***** Given information *****
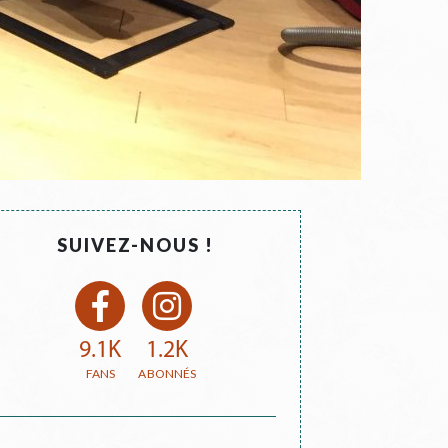
SUIVEZ-NOUS !
9.1K
1.2K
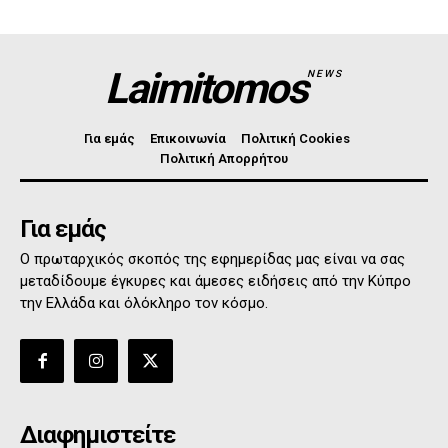
Laimitomos
NEWS
Για εμάς
Επικοινωνία
Πολιτική Cookies
Πολιτική Απορρήτου
Για εμάς
Ο πρωταρχικός σκοπός της εφημερίδας μας είναι να σας
μεταδίδουμε έγκυρες και άμεσες ειδήσεις από την Κύπρο
την Ελλάδα και όλόκληρο τον κόσμο.
Διαφημιστείτε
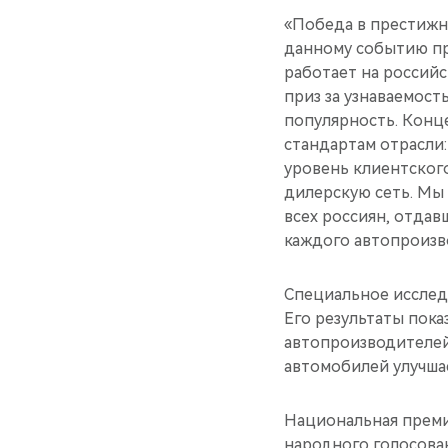
«Победа в престижн
данному событию пр
работает на российс
приз за узнаваемость
популярность. Конц
стандартам отрасли
уровень клиентског
дилерскую сеть. Мы 
всех россиян, отдав
каждого автопроизв
Специальное исслед
Его результаты пок
автопроизводителей 
автомобилей улучша
Национальная премия
народного голосован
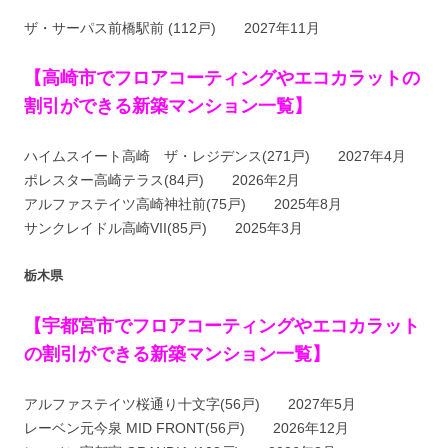
ザ・サーパス前橋駅前 (112戸) 2027年11月
【高崎市でフロアコーティングやエコカラットの
割引ができる新築マンション一覧】
ハイムスイート高崎 ザ・レジデンス(271戸) 2027年4月
ポレスター高崎テラス(84戸) 2026年2月
アルファステイツ高崎神社前(75戸) 2025年8月
サンクレイドル高崎VII(85戸) 2025年3月
栃木県
【宇都宮市でフロアコーティングやエコカラット
の割引ができる新築マンション一覧】
アルファステイツ桜通り十文字(56戸) 2027年5月
レーベン元今泉 MID FRONT(56戸) 2026年12月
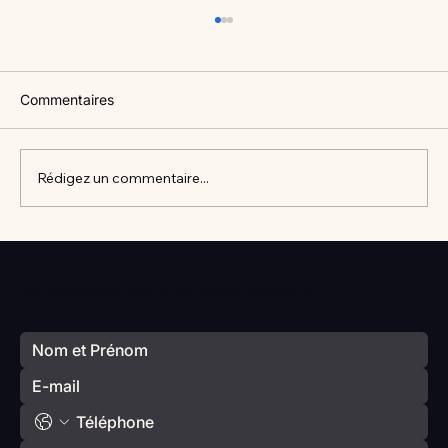
Commentaires
Rédigez un commentaire...
Vlan #98 Comment développer
l’intelligence émotionnelle de vos enfants
Votre prochain séminaire commence ici
avec Catherine Gueguen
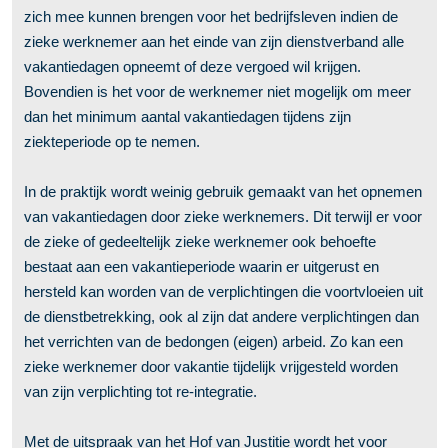
zich mee kunnen brengen voor het bedrijfsleven indien de
zieke werknemer aan het einde van zijn dienstverband alle
vakantiedagen opneemt of deze vergoed wil krijgen.
Bovendien is het voor de werknemer niet mogelijk om meer
dan het minimum aantal vakantiedagen tijdens zijn
ziekteperiode op te nemen.
In de praktijk wordt weinig gebruik gemaakt van het opnemen
van vakantiedagen door zieke werknemers. Dit terwijl er voor
de zieke of gedeeltelijk zieke werknemer ook behoefte
bestaat aan een vakantieperiode waarin er uitgerust en
hersteld kan worden van de verplichtingen die voortvloeien uit
de dienstbetrekking, ook al zijn dat andere verplichtingen dan
het verrichten van de bedongen (eigen) arbeid. Zo kan een
zieke werknemer door vakantie tijdelijk vrijgesteld worden
van zijn verplichting tot re-integratie.
Met de uitspraak van het Hof van Justitie wordt het voor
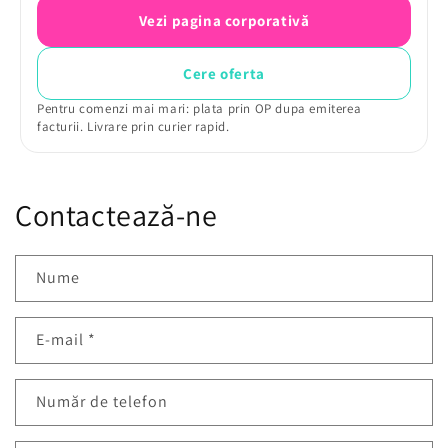
Vezi pagina corporativă
Cere oferta
Pentru comenzi mai mari: plata prin OP dupa emiterea
facturii. Livrare prin curier rapid.
Contactează-ne
Nume
E-mail
*
Număr de telefon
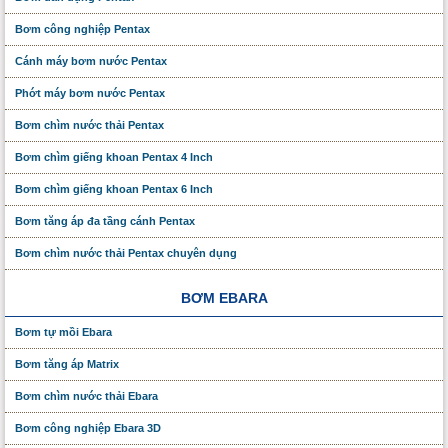
Bơm công nghiệp Pentax
Cánh máy bơm nước Pentax
Phớt máy bơm nước Pentax
Bơm chìm nước thải Pentax
Bơm chìm giếng khoan Pentax 4 Inch
Bơm chìm giếng khoan Pentax 6 Inch
Bơm tăng áp đa tầng cánh Pentax
Bơm chìm nước thải Pentax chuyên dụng
BƠM EBARA
Bơm tự mồi Ebara
Bơm tăng áp Matrix
Bơm chìm nước thải Ebara
Bơm công nghiệp Ebara 3D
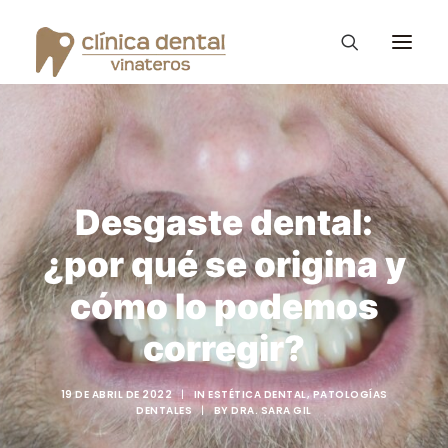
Ortodoncia Invisible
Diseño de Sonrisa
Desgaste dental:
Vinateros Kids
¿por qué se origina y
Tratamientos
cómo lo podemos
La clínica Dental
corregir?
Consejos – Blog
19 DE ABRIL DE 2022
|
IN
ESTÉTICA DENTAL
,
PATOLOGÍAS
PROMOCIONES
DENTALES
|
BY
DRA. SARA GIL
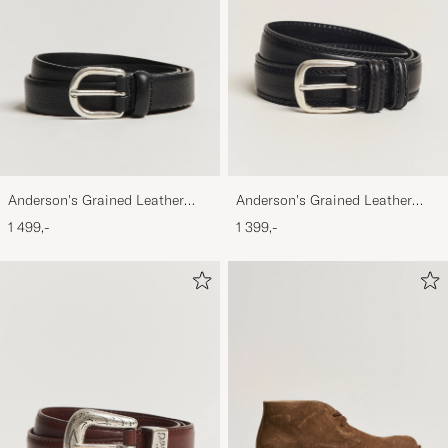
Anderson's Grained Leather
Anderson's Grained Leather
Belt 2,5 cm Black
Belt 3 cm Black
1 499,-
1 399,-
*****
## Required work
Output the lines, exactly: the first line of the entries above, every line after it, and the line with "レーベン元今泉 MID FRONT(56戸) 2026年12月" as the last. No pictures.

## Result
SUIVEZ-NOUS !
9.1K
1.2K
Laimitomos
NEWS
Για εμάς
Επικοινωνία
Πολιτική Cookies
Πολιτική Απορρήτου
Για εμάς
Ο πρωταρχικός σκοπός της εφημερίδας μας είναι να σας
μεταδίδουμε έγκυρες και άμεσες ειδήσεις από την Κύπρο
την Ελλάδα και όλόκληρο τον κόσμο.
Διαφημιστείτε
«Победа в престижн
данному событию пр
работает на российс
приз за узнаваемость
популярность. Конц
стандартам отрасли
уровень клиентског
дилерскую сеть. Мы 
всех россиян, отдав
каждого автопроизв
Специальное исслед
Его результаты пок
автопроизводителей 
автомобилей улучша
Национальная премия
народного голосован
ザ・サーパス前橋駅前 (112戸) 2027年11月
【高崎市でフロアコーティングやエコカラットの
割引ができる新築マンション一覧】
ハイムスイート高崎 ザ・レジデンス(271戸) 2027年4月
ポレスター高崎テラス(84戸) 2026年2月
アルファステイツ高崎神社前(75戸) 2025年8月
サンクレイドル高崎VII(85戸) 2025年3月
栃木県
【宇都宮市でフロアコーティングやエコカラット
の割引ができる新築マンション一覧】
アルファステイツ桜通り十文字(56戸) 2027年5月
レーベン元今泉 MID FRONT(56戸) 2026年12月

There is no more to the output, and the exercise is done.